Data to examine |
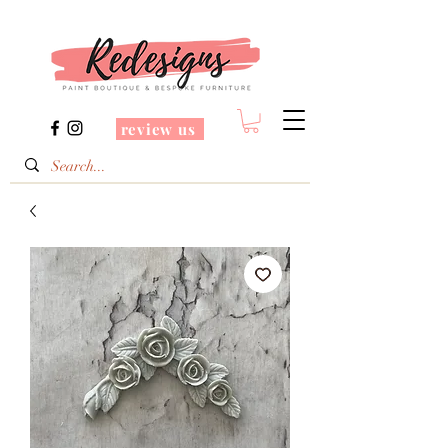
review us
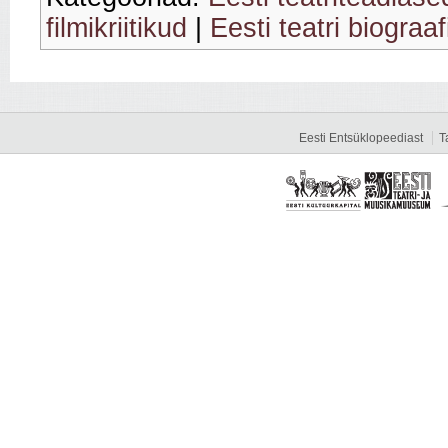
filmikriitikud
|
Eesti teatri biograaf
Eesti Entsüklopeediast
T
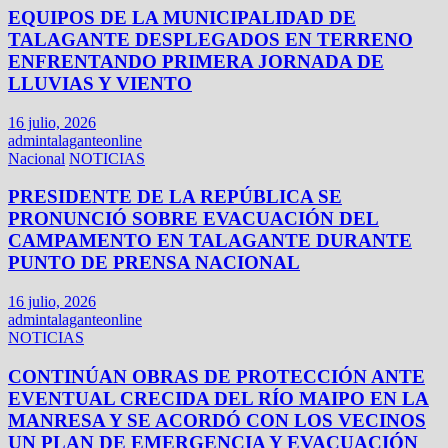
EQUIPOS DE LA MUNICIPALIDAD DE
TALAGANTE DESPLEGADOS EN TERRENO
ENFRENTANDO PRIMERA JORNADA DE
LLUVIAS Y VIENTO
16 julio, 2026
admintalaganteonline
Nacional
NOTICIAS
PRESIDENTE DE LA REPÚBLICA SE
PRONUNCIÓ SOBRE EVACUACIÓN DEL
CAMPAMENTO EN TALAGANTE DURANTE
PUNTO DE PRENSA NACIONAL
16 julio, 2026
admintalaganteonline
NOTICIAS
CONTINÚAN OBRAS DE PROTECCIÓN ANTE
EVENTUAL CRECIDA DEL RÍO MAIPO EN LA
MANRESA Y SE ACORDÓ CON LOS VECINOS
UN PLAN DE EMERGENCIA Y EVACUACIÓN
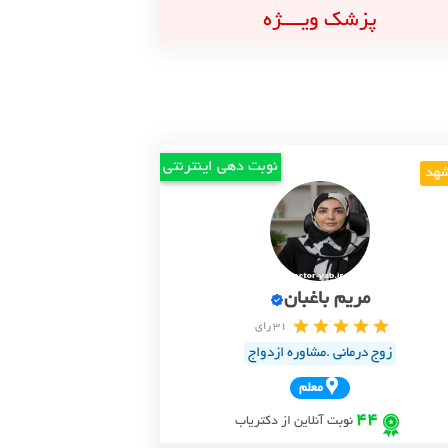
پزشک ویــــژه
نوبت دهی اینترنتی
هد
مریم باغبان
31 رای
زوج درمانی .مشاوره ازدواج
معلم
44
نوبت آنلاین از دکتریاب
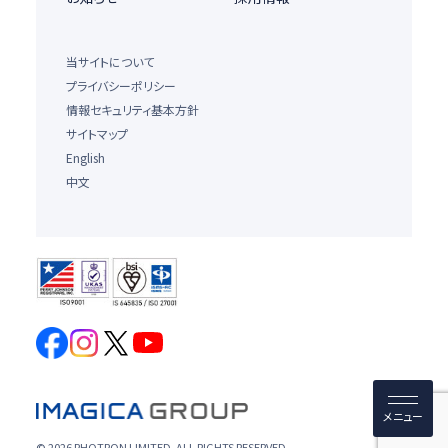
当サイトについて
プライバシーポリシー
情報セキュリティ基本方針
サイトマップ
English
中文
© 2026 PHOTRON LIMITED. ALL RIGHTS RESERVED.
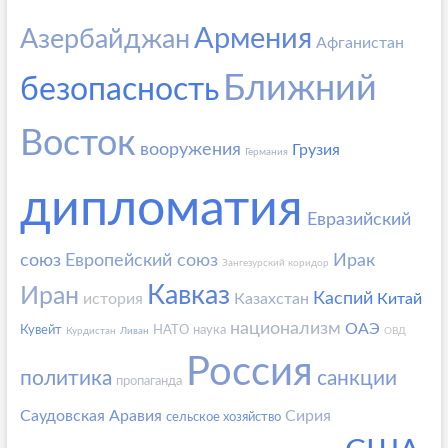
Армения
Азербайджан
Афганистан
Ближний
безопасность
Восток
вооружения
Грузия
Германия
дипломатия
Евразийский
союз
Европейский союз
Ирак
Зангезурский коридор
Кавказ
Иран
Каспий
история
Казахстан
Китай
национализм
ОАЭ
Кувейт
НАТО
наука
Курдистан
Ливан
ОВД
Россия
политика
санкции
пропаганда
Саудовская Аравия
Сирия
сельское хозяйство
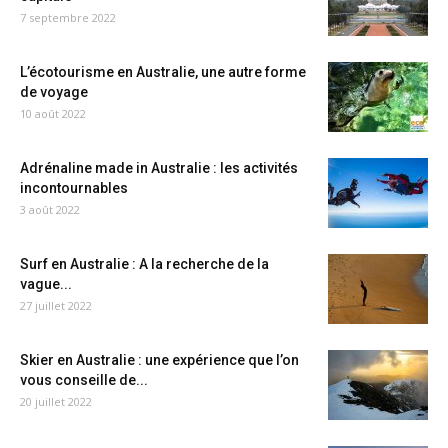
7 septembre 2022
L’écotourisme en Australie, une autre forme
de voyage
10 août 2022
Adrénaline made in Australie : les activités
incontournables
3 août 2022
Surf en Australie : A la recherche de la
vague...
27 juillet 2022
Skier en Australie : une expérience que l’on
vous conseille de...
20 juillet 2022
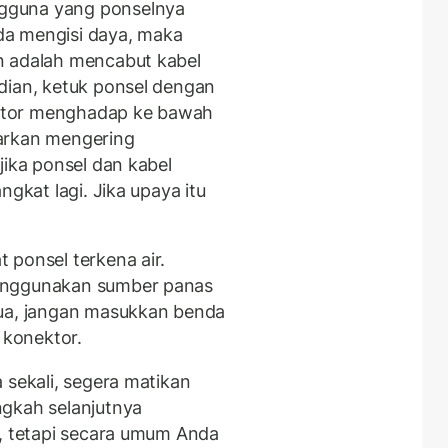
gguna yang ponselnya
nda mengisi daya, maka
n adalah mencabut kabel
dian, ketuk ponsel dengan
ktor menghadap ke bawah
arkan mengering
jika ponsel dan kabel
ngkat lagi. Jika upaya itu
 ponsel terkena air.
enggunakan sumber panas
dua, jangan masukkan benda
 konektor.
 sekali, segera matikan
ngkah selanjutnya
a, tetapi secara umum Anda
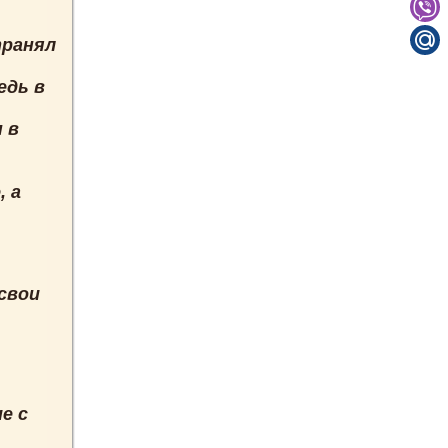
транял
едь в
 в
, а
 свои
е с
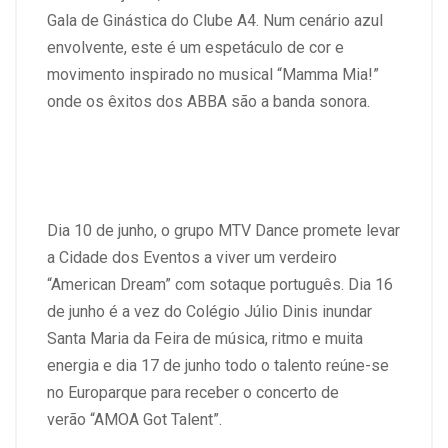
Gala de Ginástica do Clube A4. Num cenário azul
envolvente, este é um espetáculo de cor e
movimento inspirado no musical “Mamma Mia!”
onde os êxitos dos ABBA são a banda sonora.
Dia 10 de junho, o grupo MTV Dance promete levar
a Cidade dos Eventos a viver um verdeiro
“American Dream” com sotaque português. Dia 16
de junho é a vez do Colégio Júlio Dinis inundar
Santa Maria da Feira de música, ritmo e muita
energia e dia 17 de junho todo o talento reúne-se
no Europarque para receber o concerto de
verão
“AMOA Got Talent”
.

What the exercise asks | List, from the entries above, every line in which the word "Australie" shows up.

Your solution |
L’écotourisme en Australie, une autre forme
Adrénaline made in Australie : les activités
Surf en Australie : A la recherche de la
Skier en Australie : une expérience que l’on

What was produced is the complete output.